→ **INFORMATION GIVEN**:
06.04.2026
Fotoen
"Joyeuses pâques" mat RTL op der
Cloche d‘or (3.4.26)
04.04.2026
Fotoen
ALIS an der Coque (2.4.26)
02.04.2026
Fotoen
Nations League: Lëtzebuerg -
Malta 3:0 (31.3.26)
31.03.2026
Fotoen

* * *

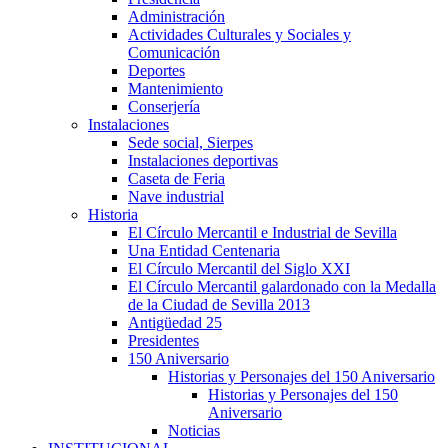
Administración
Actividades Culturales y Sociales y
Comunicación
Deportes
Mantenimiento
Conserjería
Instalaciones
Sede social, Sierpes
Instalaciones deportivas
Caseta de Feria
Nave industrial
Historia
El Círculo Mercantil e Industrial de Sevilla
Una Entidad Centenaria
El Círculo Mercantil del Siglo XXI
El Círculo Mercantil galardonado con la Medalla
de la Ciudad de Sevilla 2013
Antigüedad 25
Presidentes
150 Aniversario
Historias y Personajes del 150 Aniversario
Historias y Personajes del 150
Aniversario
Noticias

---

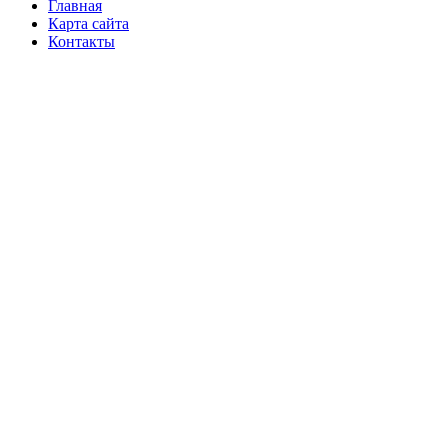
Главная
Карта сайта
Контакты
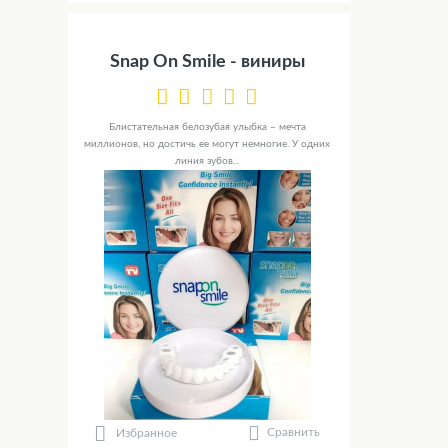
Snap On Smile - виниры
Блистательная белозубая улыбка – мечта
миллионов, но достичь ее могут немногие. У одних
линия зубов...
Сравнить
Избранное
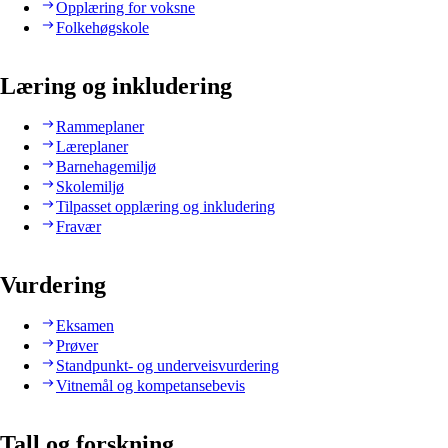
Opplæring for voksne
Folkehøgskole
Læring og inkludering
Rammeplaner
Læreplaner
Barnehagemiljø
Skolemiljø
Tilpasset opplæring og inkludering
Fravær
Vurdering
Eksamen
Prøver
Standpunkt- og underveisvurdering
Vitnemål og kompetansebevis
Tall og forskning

→ **PROBLEM DESCRIPTION**:
From the listing above, return the lines starting at the one with "Barnehagemiljø" and ending at the one with "Tall og forskning", both kept, exactly as they appear and nothing more.

→ **TASK RESPONSE**:
Barnehagemiljø
Skolemiljø
Tilpasset opplæring og inkludering
Fravær
Vurdering
Eksamen
Prøver
Standpunkt- og underveisvurdering
Vitnemål og kompetansebevis
Tall og forskning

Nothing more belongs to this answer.